As a backdrop, Berenberg explained that investors had spent much of 2017 focusing on the underlying risks to UBM's business, particularly in fashion sector, but shares had rebounded in late 2017 as revenue trends in areas like jewellery improved, delivering headline results for the year ended 31 December "modestly above the original consensus".

Berenberg also noted UBM management's comments about "unusually high" levels of event launch activity, that helped boost its growth throughout 2017, but were not likely to recur in the current trading period, and that "some pruning is likely to continue", and that in terms of margins, the recent upward trajectory seen on that front "may not be easy to continue or even maintain" as management flagged the benefits from FX tailwinds and shifting costs to biennials throughout the year as major leg-ups, both of which were set reverse in 2018.

Premier Oil gushed higher on Thursday as RBC Capital Marketsupped its stance on the stock to ‘outperform’ from ‘sector perform’ following recent weakness and the company's full-year results, keeping the price target at 100p.

The bank said Premier’s FY17 results underlined the progress made by the business last year, refinancing and delivering first oil from the Catcher field.

"Premier remains one of our preferred deleveraging stocks and following recent share price weakness we are upgrading to outperform ahead of material debt repayment H2/18 as production ramps up from Catcher and capex tapers."

RBC said that based on the current oil price of around $65 a barrel, FY18 guidance on production and capex, it expects net debt to reach around $2.25bn by YE18, with the net debt/EBITDA multiple moving below 2.5x, which is well within 3x covenants.

It also said that following the accelerated conversion of the convertible bonds, the company is likely to achieve compliance even at the $55/bbl average for 2018.

In addition to deleveraging, Premier has drilling catalysts, with appraisal drilling starting on the 400-800 million barrels Zama discovery as early as the second quarter of this year, depending on the rig contracting strategy. Meanwhile, four wells are planned over the coming 12/18 months on both blocks.

Analysts at Morgan Stanley upgraded their recommendation for shares of Britvic on Thursday from ‘hold’ to ‘buy’, explaining that the shares' current level provided an "attractive" entry point, given the outlook for several of the company's main financial metrics over the medium-term, including a projected quadrupling of its free cash flows.

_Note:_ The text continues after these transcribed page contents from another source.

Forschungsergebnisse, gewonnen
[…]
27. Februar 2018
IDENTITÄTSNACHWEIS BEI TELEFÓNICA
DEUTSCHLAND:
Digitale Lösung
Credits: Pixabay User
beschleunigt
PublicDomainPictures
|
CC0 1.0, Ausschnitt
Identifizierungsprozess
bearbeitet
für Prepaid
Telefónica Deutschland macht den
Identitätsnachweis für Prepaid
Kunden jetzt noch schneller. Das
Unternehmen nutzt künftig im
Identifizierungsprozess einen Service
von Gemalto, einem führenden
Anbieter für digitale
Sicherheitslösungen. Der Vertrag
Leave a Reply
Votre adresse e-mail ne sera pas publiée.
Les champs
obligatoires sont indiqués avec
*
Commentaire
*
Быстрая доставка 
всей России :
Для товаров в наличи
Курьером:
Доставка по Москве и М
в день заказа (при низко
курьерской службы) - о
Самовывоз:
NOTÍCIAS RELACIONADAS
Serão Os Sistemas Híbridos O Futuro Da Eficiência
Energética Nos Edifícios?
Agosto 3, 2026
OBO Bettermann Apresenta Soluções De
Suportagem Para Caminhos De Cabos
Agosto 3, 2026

In their research note, they revised their target price for Britvic up to 870p from their prior 680p estimate, telling clients Britvic was set to produce a minimum 15% return at the operating level, courtesy of the completion of its three-year "business capability programme" (BCP) that was set to end in 2018.

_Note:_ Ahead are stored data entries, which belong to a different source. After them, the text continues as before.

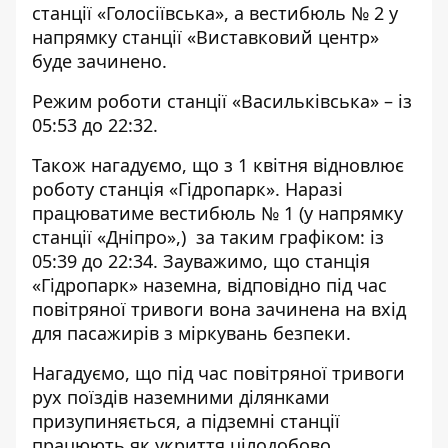
станції «Голосіївська», а вестибюль № 2 у
напрямку станції «Виставковий центр»
буде зачинено.
Режим роботи станції «Васильківська» – із
05:53 до 22:32.
Також нагадуємо, що з 1 квітня
відновлює
роботу станція «Гідропарк»
. Наразі
працюватиме вестибюль № 1 (у напрямку
станції «Дніпро»,) за таким графіком: із
05:39 до 22:34. Зауважимо, що станція
«Гідропарк» наземна, відповідно під час
повітряної тривоги вона зачинена на вхід
для пасажирів з міркувань безпеки.
Нагадуємо, що під час повітряної тривоги
рух поїздів наземними ділянками
призупиняється, а підземні станції
працюють як укриття цілодобово.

Morgan Stanley forecast "modest margin expansion" - of over 170 basis points at the EBIT level to reach 14.6%, over fiscal years 2017-2020 - driven by operating leverage in the underlying business and the group’s international business breaking even.

One potential pitfall was seen as the UK sugar tax, set to be imposed from April, which 28% of Britvic’s GB portfolio will be exposed to but the analysts believed the impact upon Britvic would be "muted".

The analysts justified that assessment by explaining that there was a more developed low/no sugar market in the UK than compared to other key markets where a sugar market had been implemented.

"The upcoming "sugar tax" has been an overhang for Britvic's GB division. However, a well-developed low/no sugar offering (Pepsi Max) and Britvic's overweight position in the on-trade segment give us comfort that the impact will only be relatively minor. Given the characteristics of Britvic in FY19 and beyond we feel that the market should now look beyond the uncertainty around the sugar tax."